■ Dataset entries
○ ○ ○ ○ ○ ○ ○

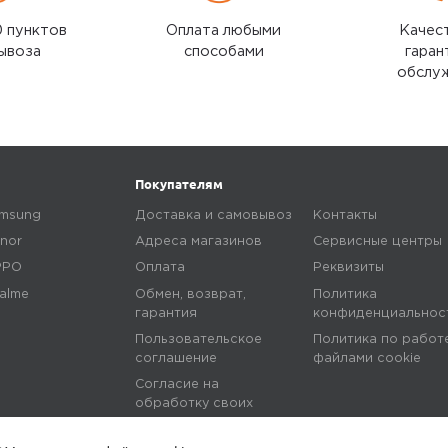
0 пунктов
Оплата любыми
Качес
ывоза
способами
гаран
обслу
Покупателям
msung
Доставка и самовывоз
Контакты
nor
Адреса магазинов
Сервисные центры
PPO
Оплата
Реквизиты
alme
Обмен, возврат,
Политика
гарантия
конфиденциальнос
Пользовательское
Политика по работ
соглашение
файлами сookie
Согласие на
обработку своих
персональных данных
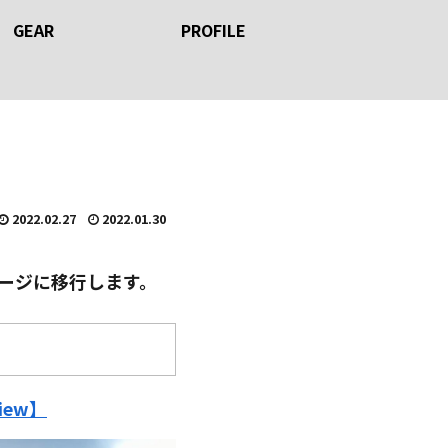
GEAR
PROFILE
2022.02.27
2022.01.30
ページに移行します。
iew】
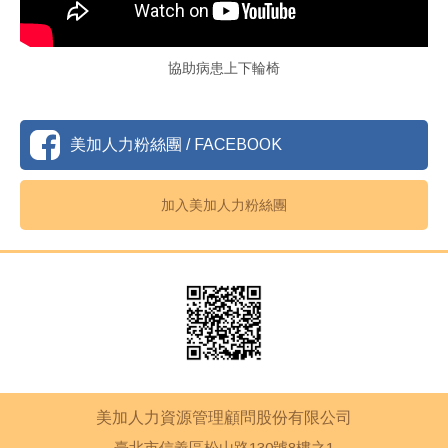
協助病患上下輪椅
美加人力粉絲團 / FACEBOOK
加入美加人力粉絲團
美加人力資源管理顧問股份有限公司
臺北市信義區松山路130號8樓之1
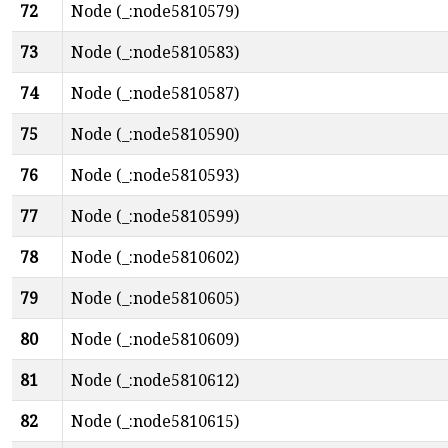
72
Node (_:node5810579)
73
Node (_:node5810583)
74
Node (_:node5810587)
75
Node (_:node5810590)
76
Node (_:node5810593)
77
Node (_:node5810599)
78
Node (_:node5810602)
79
Node (_:node5810605)
80
Node (_:node5810609)
81
Node (_:node5810612)
82
Node (_:node5810615)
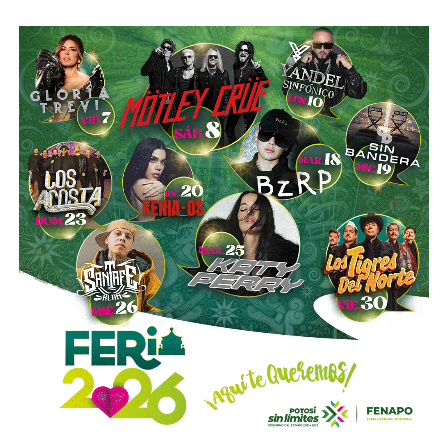
.
Sí hubo un fallo grande por parte de las
autoridades
viales municipales que no anunciaron a tiempo el tope
y no colocaron la señal hasta que ya estaba listo el muro
de los tormentos.
Sigue existiendo tardanza por parte de estas mismas
autoridades para
repintar o rescatar las señales que
no solo ahí, sino en toda la ciudad, están mal pintadas,
opacas, mal colocadas o tapadas por árboles
.
Los medios que
compartieron videos, que criticaron al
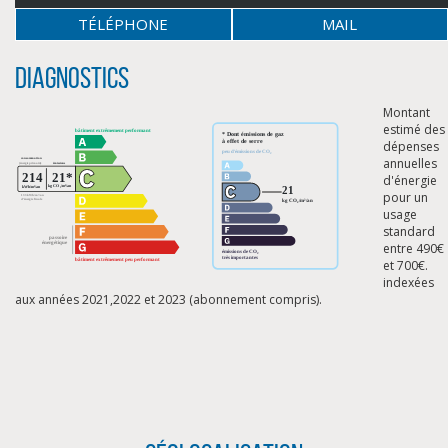
TÉLÉPHONE
MAIL
Diagnostics
Montant
estimé des
dépenses
annuelles
d'énergie
pour un
usage
standard
entre 490€
et 700€.
indexées
aux années 2021,2022 et 2023 (abonnement compris).
CLIQUER ICI POUR AGRANDIR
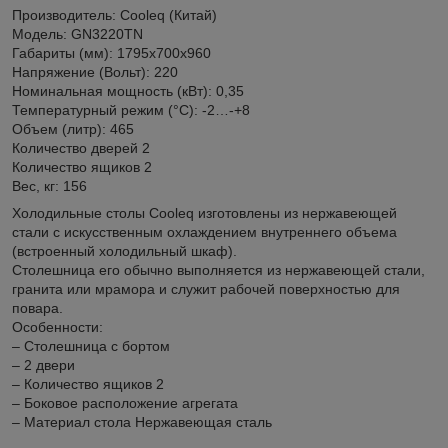
Производитель: Cooleq (Китай)
Модель: GN3220TN
Габариты (мм): 1795х700х960
Напряжение (Вольт): 220
Номинальная мощность (кВт): 0,35
Температурный режим (°С): -2…-+8
Объем (литр): 465
Количество дверей 2
Количество ящиков 2
Вес, кг: 156
Холодильные столы Cooleq изготовлены из нержавеющей
стали с искусственным охлаждением внутреннего объема
(встроенный холодильный шкаф).
Столешница его обычно выполняется из нержавеющей стали,
гранита или мрамора и служит рабочей поверхностью для
повара.
Особенности:
– Столешница с бортом
– 2 двери
– Количество ящиков 2
– Боковое расположение агрегата
– Материал стола Нержавеющая сталь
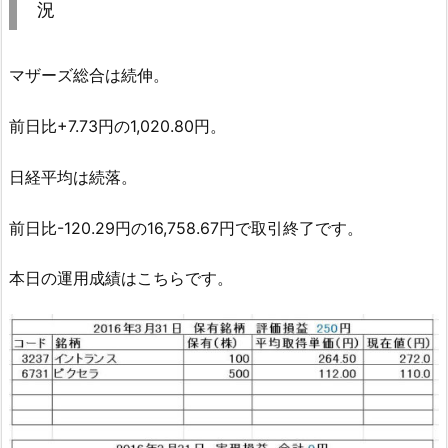
況
マザーズ総合は続伸。
前日比+7.73円の1,020.80円。
日経平均は続落。
前日比-120.29円の16,758.67円で取引終了です。
本日の運用成績はこちらです。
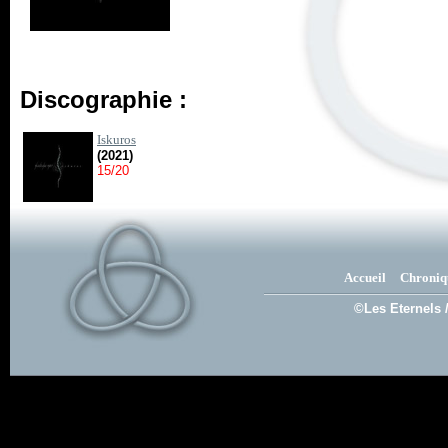
Discographie :
Iskuros
(2021)
15/20
Accueil
Chroniq
©Les Eternels 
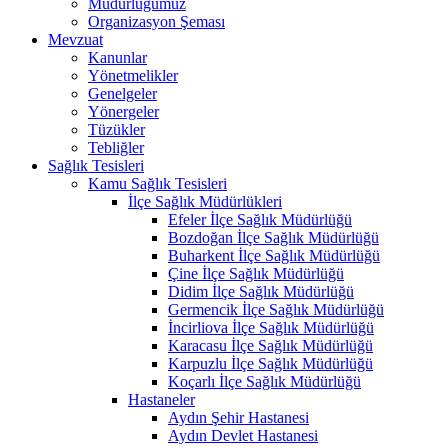
Müdürlüğümüz
Organizasyon Şeması
Mevzuat
Kanunlar
Yönetmelikler
Genelgeler
Yönergeler
Tüzükler
Tebliğler
Sağlık Tesisleri
Kamu Sağlık Tesisleri
İlçe Sağlık Müdürlükleri
Efeler İlçe Sağlık Müdürlüğü
Bozdoğan İlçe Sağlık Müdürlüğü
Buharkent İlçe Sağlık Müdürlüğü
Çine İlçe Sağlık Müdürlüğü
Didim İlçe Sağlık Müdürlüğü
Germencik İlçe Sağlık Müdürlüğü
İncirliova İlçe Sağlık Müdürlüğü
Karacasu İlçe Sağlık Müdürlüğü
Karpuzlu İlçe Sağlık Müdürlüğü
Koçarlı İlçe Sağlık Müdürlüğü
Hastaneler
Aydın Şehir Hastanesi
Aydın Devlet Hastanesi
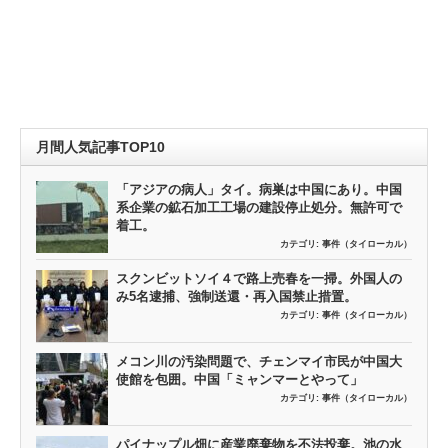
月間人気記事TOP10
「アジアの病人」タイ。病巣は中国にあり。中国
系企業の鉱石加工工場の建設停止処分。無許可で
着工。
カテゴリ:
事件（タイローカル）
スクンビットソイ４で路上売春を一掃。外国人の
み5名逮捕、強制送還・再入国禁止措置。
カテゴリ:
事件（タイローカル）
メコン川の汚染問題で、チェンマイ市民が中国大
使館を包囲。中国「ミャンマーとやって」
カテゴリ:
事件（タイローカル）
パイナップル畑に産業廃棄物を不法投棄。池の水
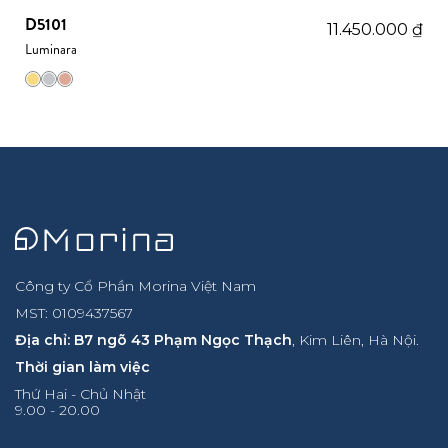
D5101
11.450.000
₫
Luminara
Công ty Cổ Phần Morina Việt Nam
MST: 0109437567
Địa chỉ: B7 ngõ 43 Phạm Ngọc Thạch
, Kim Liên, Hà Nội.
Thời gian làm việc
Thứ Hai - Chủ Nhật
9.00 - 20.00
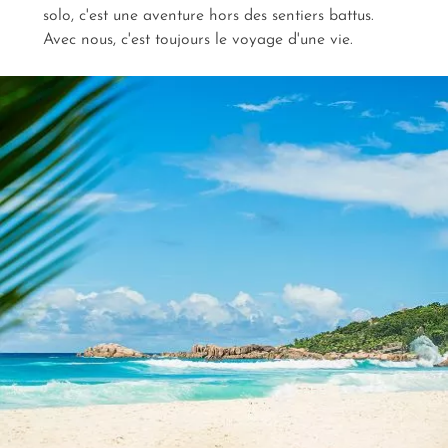
solo, c'est une aventure hors des sentiers battus.
Avec nous, c'est toujours le voyage d'une vie.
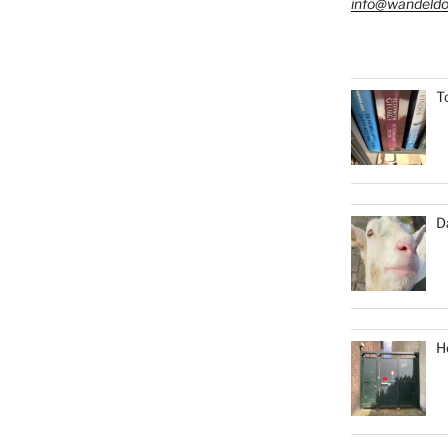
info@wandeldo
T
D
H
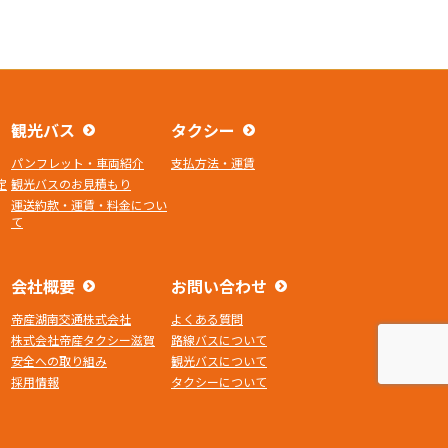
観光バス
タクシー
パンフレット・車両紹介
支払方法・運賃
定
観光バスのお見積もり
運送約款・運賃・料金につい
て
会社概要
お問い合わせ
帝産湖南交通株式会社
よくある質問
株式会社帝産タクシー滋賀
路線バスについて
安全への取り組み
観光バスについて
採用情報
タクシーについて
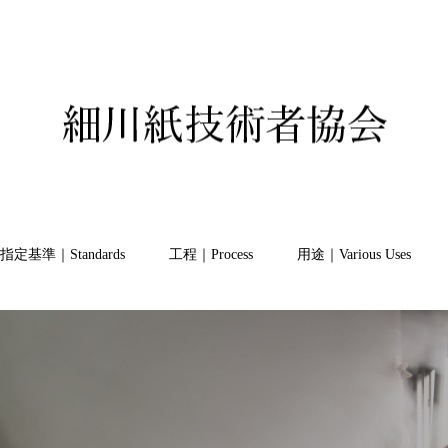
指定基準｜Standards
工程｜Process
用途｜Various Uses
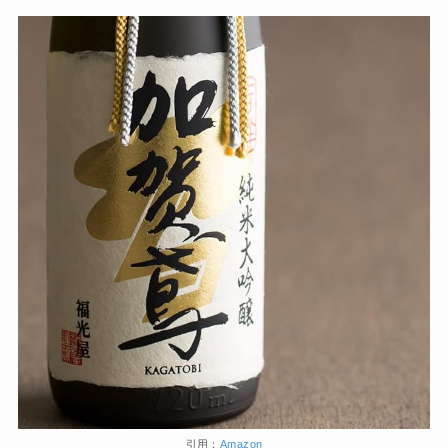
引用：
Amazon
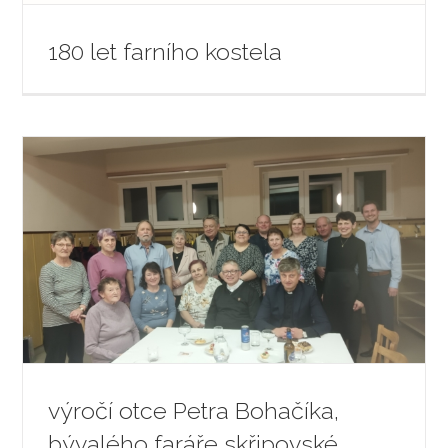
180 let farního kostela
výročí otce Petra Bohačíka,
bývalého faráře skřipovské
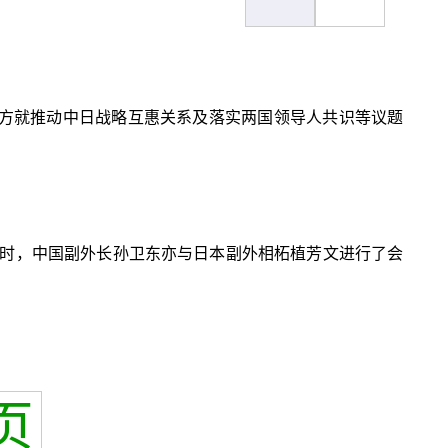
双方就推动中日战略互惠关系及落实两国领导人共识等议题
时，中国副外长孙卫东亦与日本副外相柘植芳文进行了会
页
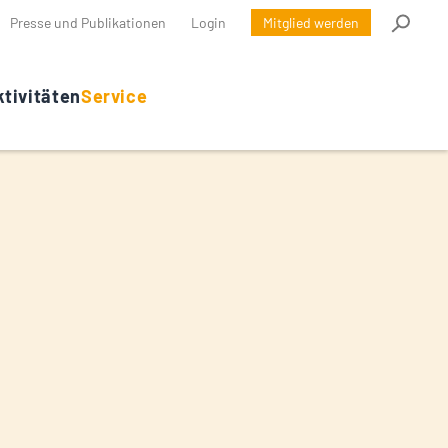
Presse und Publikationen
Login
Mitglied werden
tivitäten
Service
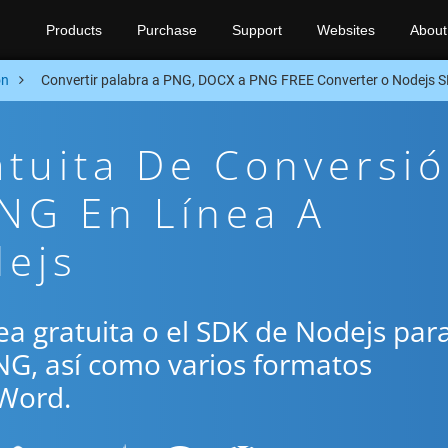
Products
Purchase
Support
Websites
About
on
Convertir palabra a PNG, DOCX a PNG FREE Converter o Nodejs 
atuita De Conversi
NG En Línea A
dejs
ínea gratuita o el SDK de Nodejs par
NG, así como varios formatos
Word.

○ ○ ○ ○ ○ ○ ○

■ WHAT TO WORK ON
With images omitted, retype the data word for word.

■ TASK RESPONSE
0 пунктов
Оплата любыми
Качес
ывоза
способами
гаран
обслу
Покупателям
msung
Доставка и самовывоз
Контакты
nor
Адреса магазинов
Сервисные центры
PPO
Оплата
Реквизиты
alme
Обмен, возврат,
Политика
гарантия
конфиденциальнос
Пользовательское
Политика по работ
соглашение
файлами сookie
Согласие на
обработку своих
персональных данных
GEAR
PROFILE
2022.02.27
2022.01.30
ページに移行します。
iew】
協助病患上下輪椅
美加人力粉絲團 / FACEBOOK
加入美加人力粉絲團
美加人力資源管理顧問股份有限公司
臺北市信義區松山路130號8樓之1
72
Node (_:node5810579)
73
Node (_:node5810583)
74
Node (_:node5810587)
75
Node (_:node5810590)
76
Node (_:node5810593)
77
Node (_:node5810599)
78
Node (_:node5810602)
79
Node (_:node5810605)
80
Node (_:node5810609)
81
Node (_:node5810612)
82
Node (_:node5810615)
.
Sí hubo un fallo grande por parte de las
autoridades
viales municipales que no anunciaron a tiempo el tope
y no colocaron la señal hasta que ya estaba listo el muro
de los tormentos.
Sigue existiendo tardanza por parte de estas mismas
autoridades para
repintar o rescatar las señales que
no solo ahí, sino en toda la ciudad, están mal pintadas,
opacas, mal colocadas o tapadas por árboles
.
Los medios que
compartieron videos, que criticaron al
TÉLÉPHONE
MAIL
Diagnostics
Montant
estimé des
dépenses
annuelles
d'énergie
pour un
usage
standard
entre 490€
et 700€.
indexées
aux années 2021,2022 et 2023 (abonnement compris).
CLIQUER ICI POUR AGRANDIR
Производитель: Cooleq (Китай)
Модель: GN3220TN
Габариты (мм): 1795х700х960
Напряжение (Вольт): 220
Номинальная мощность (кВт): 0,35
Температурный режим (°С): -2…-+8
Объем (литр): 465
Количество дверей 2
Количество ящиков 2
Вес, кг: 156
Холодильные столы Cooleq изготовлены из нержавеющей
стали с искусственным охлаждением внутреннего объема
(встроенный холодильный шкаф).
Столешница его обычно выполняется из нержавеющей стали,
гранита или мрамора и служит рабочей поверхностью для
повара.
Особенности:
– Столешница с бортом
– 2 двери
– Количество ящиков 2
– Боковое расположение агрегата
– Материал стола Нержавеющая сталь
況
マザーズ総合は続伸。
前日比+7.73円の1,020.80円。
日経平均は続落。
前日比-120.29円の16,758.67円で取引終了です。
本日の運用成績はこちらです。
Discographie :
Iskuros
(2021)
15/20
Accueil
Chroniq
©Les Eternels 
Müdürlüğümüz
Organizasyon Şeması
Mevzuat
Kanunlar
Yönetmelikler
Genelgeler
Yönergeler
Tüzükler
Tebliğler
Sağlık Tesisleri
Kamu Sağlık Tesisleri
İlçe Sağlık Müdürlükleri
Efeler İlçe Sağlık Müdürlüğü
Bozdoğan İlçe Sağlık Müdürlüğü
Buharkent İlçe Sağlık Müdürlüğü
Çine İlçe Sağlık Müdürlüğü
Didim İlçe Sağlık Müdürlüğü
Germencik İlçe Sağlık Müdürlüğü
İncirliova İlçe Sağlık Müdürlüğü
Karacasu İlçe Sağlık Müdürlüğü
Karpuzlu İlçe Sağlık Müdürlüğü
Koçarlı İlçe Sağlık Müdürlüğü
Hastaneler
Aydın Şehir Hastanesi
Aydın Devlet Hastanesi
月間人気記事TOP10
「アジアの病人」タイ。病巣は中国にあり。中国
系企業の鉱石加工工場の建設停止処分。無許可で
着工。
カテゴリ:
事件（タイローカル）
スクンビットソイ４で路上売春を一掃。外国人の
み5名逮捕、強制送還・再入国禁止措置。
カテゴリ:
事件（タイローカル）
メコン川の汚染問題で、チェンマイ市民が中国大
使館を包囲。中国「ミャンマーとやって」
カテゴリ:
事件（タイローカル）
パイナップル畑に産業廃棄物を不法投棄。池の水
D5101
11.450.000
₫
Luminara
Công ty Cổ Phần Morina Việt Nam
MST: 0109437567
Địa chỉ: B7 ngõ 43 Phạm Ngọc Thạch
, Kim Liên, Hà Nội.
Thời gian làm việc
Thứ Hai - Chủ Nhật
9.00 - 20.00
solo, c'est une aventure hors des sentiers battus.
Avec nous, c'est toujours le voyage d'une vie.
info@wandeldo
T
D
H
観光バス
タクシー
パンフレット・車両紹介
支払方法・運賃
定
観光バスのお見積もり
運送約款・運賃・料金につい
て
会社概要
お問い合わせ
帝産湖南交通株式会社
よくある質問
株式会社帝産タクシー滋賀
路線バスについて
安全への取り組み
観光バスについて
採用情報
タクシーについて
指定基準｜Standards
工程｜Process
用途｜Various Uses
引用：
Amazon
180 let farního kostela
výročí otce Petra Bohačíka,
bývalého faráře skřipovské
双方就推动中日战略互惠关系及落实两国领导人共识等议题
时，中国副外长孙卫东亦与日本副外相柘植芳文进行了会
页
Presse und Publikationen
Login
Mitglied werden
tivitäten
Service
Products
Purchase
Support
Websites
About
on
Convertir palabra a PNG, DOCX a PNG FREE Converter o Nodejs 
atuita De Conversi
NG En Línea A
dejs
ínea gratuita o el SDK de Nodejs par
NG, así como varios formatos
Word.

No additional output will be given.